Henry Buckle, History of Civilization in England, Vol. I, pp. 86-106.

19.

Heinrich von Treitschke, Politik, Vol. I, p. 225. Leipzig, 1897. This whole chapter on Land und Leute is suggestive.

20.

W.Z. Ripley, Races of Europe, pp. 524-525. New York, 1899.

21.

Ibid., 526.

22.

Ibid., 517-520, 533-536.

23.

Joseph Partsch, Central Europe, pp. 256-257, 268-271. London, 1903.

24.

W.Z. Ripley, Races of Europe, p. 89. New York, 1899.

25.

Strabo, Book VII, chap. I, 2.

26.

Strabo, Book II, chap. III, 7.

27.

Plutarch, Solon, pp. 13, 29, 154.

28.

Hans Helmolt, History of the World, Vol. II, pp. 244-245. New York, 1902-1906.

29.

Roscher, National-oekonomik des Ackerbaues, p. 33, note 3. Stuttgart, 1888.

30.

Captain A.T. Mahan, Influence of Sea Power upon History, pp. 41-42, 50-53. Boston, 1902.

31.

H. Bancroft, History of California, Vol. I, pp. 298, 628-635. San Francisco.

32.

Agnes Laut, Vikings of the Pacific, pp. 64-82. New York, 1905.

33.

Bunbury, History of Ancient Geography, Vol. II, pp. 351, 470-471. London, 1883.

Chapter II—Classes Of Geographic Influences

Into almost every anthropo-geographical problem the element of environment enters in different phases, with different modes of operation and varying degrees of importance. Since the causal conception of geography demands a detailed analysis of all the relations between environment and human development, it is advisable to distinguish the various classes of geographic influences.

Physical effects.

Four fundamental classes of effects can be distinguished.

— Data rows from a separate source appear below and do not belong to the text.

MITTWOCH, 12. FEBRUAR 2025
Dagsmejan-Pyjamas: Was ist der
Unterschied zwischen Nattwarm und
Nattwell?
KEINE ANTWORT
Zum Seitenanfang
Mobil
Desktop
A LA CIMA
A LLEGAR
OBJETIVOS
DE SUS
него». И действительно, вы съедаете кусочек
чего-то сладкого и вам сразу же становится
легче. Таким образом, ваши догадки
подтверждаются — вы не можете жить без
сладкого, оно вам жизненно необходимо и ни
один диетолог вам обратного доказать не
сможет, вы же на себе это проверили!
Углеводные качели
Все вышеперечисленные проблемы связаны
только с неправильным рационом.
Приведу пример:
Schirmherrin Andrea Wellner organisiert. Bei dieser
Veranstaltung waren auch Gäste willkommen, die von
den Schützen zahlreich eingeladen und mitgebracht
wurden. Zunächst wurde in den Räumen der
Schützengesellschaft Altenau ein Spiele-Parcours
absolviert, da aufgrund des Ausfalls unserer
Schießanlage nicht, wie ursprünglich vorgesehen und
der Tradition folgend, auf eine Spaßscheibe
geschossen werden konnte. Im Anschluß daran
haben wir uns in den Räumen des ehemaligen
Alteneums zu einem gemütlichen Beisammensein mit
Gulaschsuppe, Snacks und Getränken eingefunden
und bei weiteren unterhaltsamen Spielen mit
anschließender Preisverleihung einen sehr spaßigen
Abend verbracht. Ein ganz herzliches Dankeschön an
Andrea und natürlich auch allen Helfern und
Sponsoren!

1. The first class includes direct physical effects of environment, similar to those exerted on plants and animals by their habitat. Certain geographic conditions, more conspicuously those of climate, apply certain stimuli to which man, like the lower animals, responds by an adaption of his organism to his environment. Many physiological peculiarities of man are due to physical effects of environment, which doubtless operated very strongly in the earliest stages of human development, and in those shadowy ages contributed to the differentiation of races. The unity of the human species is as clearly established as the diversity of races and peoples, whose divergences must be interpreted chiefly as modifications in response to various habitats in long periods of time.

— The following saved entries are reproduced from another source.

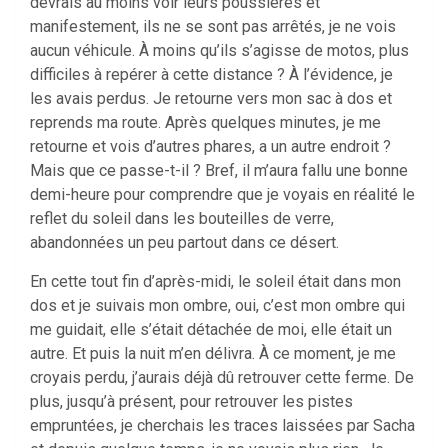
devrais au moins voir leurs poussières et
manifestement, ils ne se sont pas arrêtés, je ne vois
aucun véhicule. À moins qu’ils s’agisse de motos, plus
difficiles à repérer à cette distance ? À l’évidence, je
les avais perdus. Je retourne vers mon sac à dos et
reprends ma route. Après quelques minutes, je me
retourne et vois d’autres phares, a un autre endroit ?
Mais que ce passe-t-il ? Bref, il m’aura fallu une bonne
demi-heure pour comprendre que je voyais en réalité le
reflet du soleil dans les bouteilles de verre,
abandonnées un peu partout dans ce désert.
En cette tout fin d’après-midi, le soleil était dans mon
dos et je suivais mon ombre, oui, c’est mon ombre qui
me guidait, elle s’était détachée de moi, elle était un
autre. Et puis la nuit m’en délivra. À ce moment, je me
croyais perdu, j’aurais déjà dû retrouver cette ferme. De
plus, jusqu’à présent, pour retrouver les pistes
empruntées, je cherchais les traces laissées par Sacha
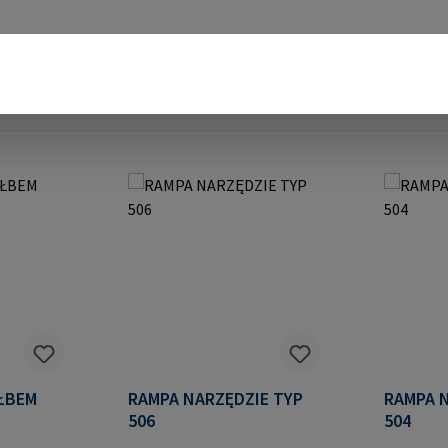
 ŁBEM
RAMPA NARZĘDZIE TYP
RAMPA NA
506
504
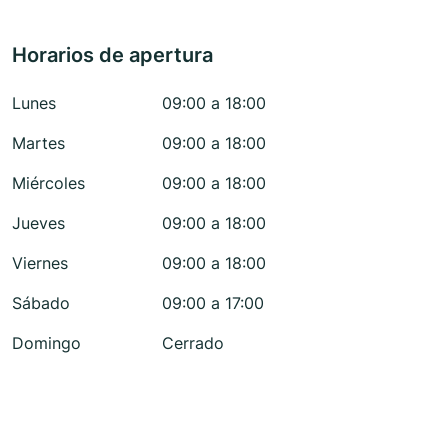
Horarios de apertura
Lunes
09:00 a 18:00
Martes
09:00 a 18:00
Miércoles
09:00 a 18:00
Jueves
09:00 a 18:00
Viernes
09:00 a 18:00
Sábado
09:00 a 17:00
Domingo
Cerrado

Variation and natural conditions.

Such modifications have probably been numerous in the persistent and unending movements, shiftings, and migrations which have made up the long prehistoric history of man. If the origin of species is found in variability and inheritance, variation is undoubtedly influenced by a change of natural conditions. To quote Darwin, "In one sense the conditions of life may be said, not only to cause variability, either directly or indirectly, but likewise to include natural selection, for the conditions determine whether this or that variety shall survive."34 The variability of man does not mean that every external influence leaves its mark upon him, but that man as an organism, by the preservation of beneficent variations and the elimination of deleterious ones, is gradually adapted to his environment, so that he can utilize most completely that which it contributes to his needs. This self-maintenance under outward influences is an essential part of the conception of life which Herbert Spencer defines as the correspondence between internal conditions and external circumstances, or August Comte as the harmony between the living being and the surrounding medium or milieu.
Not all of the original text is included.